Here is where the owl:sameAs property comes into play.
How Can you Link Entities from your WordPress Site to the Linked Open Data Cloud?
Imagine we want to explain to a search engine Matt Mullenweg is and link the page I have for him on my blog with entities in the LOD cloud. How do I do that on my WordPress website?
As you can see above, I used WordLift within my WordPress to create a page about Matt Mullenweg. That page is set up as a Schema Entity Type “person”. To make it clear who I am talking about I run a search using WordLift that taps into giant graphs published in LOD and in a snap I can get the reference to the entity of Matt Mullenweg on Freebase, Wikidata, and DBpedia.

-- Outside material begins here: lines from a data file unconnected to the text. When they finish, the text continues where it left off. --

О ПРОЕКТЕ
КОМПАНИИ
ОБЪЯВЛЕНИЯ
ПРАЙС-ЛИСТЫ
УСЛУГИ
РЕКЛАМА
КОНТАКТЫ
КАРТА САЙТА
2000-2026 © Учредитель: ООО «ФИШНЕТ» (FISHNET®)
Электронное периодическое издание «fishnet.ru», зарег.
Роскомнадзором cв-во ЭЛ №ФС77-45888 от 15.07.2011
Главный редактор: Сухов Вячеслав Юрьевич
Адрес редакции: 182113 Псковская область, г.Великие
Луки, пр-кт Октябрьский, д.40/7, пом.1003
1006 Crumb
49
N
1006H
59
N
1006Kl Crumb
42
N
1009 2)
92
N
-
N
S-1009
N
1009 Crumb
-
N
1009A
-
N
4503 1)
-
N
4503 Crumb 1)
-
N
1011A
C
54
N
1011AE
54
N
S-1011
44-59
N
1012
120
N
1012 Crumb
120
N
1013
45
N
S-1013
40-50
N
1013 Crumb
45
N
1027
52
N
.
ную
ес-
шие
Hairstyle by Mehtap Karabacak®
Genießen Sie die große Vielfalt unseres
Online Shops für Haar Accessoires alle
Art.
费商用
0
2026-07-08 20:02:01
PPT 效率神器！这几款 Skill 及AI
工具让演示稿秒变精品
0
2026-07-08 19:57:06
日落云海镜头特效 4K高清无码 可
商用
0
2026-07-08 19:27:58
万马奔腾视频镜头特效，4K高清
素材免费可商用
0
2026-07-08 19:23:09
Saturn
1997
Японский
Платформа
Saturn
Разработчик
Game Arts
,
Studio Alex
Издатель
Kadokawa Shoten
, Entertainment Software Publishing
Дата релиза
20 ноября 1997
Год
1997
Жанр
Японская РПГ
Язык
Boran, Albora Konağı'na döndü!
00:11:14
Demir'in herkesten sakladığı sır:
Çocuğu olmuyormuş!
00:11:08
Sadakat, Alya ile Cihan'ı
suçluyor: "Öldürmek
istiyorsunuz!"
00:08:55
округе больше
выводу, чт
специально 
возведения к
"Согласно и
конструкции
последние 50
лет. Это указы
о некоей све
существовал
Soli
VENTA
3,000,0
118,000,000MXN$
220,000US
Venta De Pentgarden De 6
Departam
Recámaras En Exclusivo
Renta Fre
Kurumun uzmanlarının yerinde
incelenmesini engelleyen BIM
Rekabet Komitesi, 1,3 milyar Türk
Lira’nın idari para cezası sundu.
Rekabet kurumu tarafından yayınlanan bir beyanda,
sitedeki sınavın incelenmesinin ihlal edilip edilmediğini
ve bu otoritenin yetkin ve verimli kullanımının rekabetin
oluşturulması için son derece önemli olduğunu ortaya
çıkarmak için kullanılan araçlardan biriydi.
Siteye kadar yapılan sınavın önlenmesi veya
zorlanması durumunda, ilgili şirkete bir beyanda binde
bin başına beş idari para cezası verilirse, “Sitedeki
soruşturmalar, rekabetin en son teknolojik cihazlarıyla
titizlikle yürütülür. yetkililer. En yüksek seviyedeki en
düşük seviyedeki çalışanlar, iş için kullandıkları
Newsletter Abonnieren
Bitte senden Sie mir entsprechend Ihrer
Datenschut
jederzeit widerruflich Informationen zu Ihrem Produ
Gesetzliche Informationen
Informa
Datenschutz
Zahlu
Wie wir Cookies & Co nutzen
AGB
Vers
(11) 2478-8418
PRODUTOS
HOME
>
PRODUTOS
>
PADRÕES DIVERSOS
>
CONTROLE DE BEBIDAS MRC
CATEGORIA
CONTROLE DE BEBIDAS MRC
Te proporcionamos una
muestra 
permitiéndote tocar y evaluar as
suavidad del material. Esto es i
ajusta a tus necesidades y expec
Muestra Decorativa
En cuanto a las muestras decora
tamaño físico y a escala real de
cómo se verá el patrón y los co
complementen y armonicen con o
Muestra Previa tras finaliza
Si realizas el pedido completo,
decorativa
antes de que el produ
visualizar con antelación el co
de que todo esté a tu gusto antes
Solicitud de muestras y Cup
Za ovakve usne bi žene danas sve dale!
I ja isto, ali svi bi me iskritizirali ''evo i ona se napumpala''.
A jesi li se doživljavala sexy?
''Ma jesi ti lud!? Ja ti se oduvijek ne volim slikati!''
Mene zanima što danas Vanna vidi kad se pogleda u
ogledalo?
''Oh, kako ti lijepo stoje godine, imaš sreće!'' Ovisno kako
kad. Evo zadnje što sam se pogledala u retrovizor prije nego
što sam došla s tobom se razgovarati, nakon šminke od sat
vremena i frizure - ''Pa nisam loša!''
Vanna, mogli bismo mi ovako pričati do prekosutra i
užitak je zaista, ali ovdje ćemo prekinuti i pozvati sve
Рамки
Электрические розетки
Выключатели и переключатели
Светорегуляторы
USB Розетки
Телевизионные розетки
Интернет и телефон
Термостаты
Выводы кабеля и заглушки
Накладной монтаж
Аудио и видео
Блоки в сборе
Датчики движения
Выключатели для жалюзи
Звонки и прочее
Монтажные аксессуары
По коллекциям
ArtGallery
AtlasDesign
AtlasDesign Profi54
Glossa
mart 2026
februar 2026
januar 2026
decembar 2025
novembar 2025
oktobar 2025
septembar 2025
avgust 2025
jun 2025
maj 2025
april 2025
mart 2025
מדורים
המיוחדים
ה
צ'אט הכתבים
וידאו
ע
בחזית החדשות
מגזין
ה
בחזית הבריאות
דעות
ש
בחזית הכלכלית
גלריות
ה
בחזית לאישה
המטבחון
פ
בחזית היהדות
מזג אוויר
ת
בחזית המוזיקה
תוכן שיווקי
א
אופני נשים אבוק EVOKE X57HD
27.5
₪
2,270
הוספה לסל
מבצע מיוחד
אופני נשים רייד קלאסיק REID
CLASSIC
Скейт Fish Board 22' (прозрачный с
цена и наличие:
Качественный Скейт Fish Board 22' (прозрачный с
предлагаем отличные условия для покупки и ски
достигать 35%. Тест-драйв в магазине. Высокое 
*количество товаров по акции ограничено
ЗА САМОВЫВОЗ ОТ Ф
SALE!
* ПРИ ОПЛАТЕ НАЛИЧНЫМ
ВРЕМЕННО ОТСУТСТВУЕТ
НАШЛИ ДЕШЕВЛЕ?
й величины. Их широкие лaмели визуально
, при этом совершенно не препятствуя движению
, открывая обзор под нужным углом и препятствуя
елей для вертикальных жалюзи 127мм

Once I update the page, the Schema sameAs, and the owl:sameAs properties are automatically added by WordLift and made available to search engines.
We can now use the Structured Data Testing Tool of Google to see how the search engine sees the page:
The structured data has been created without writing a single line of code and now Google can crawl and index that page way more efficiently. However, there is also more to it.
Now my data is interoperable with other datasets and published also off-page in an RDF-based knowledge graph.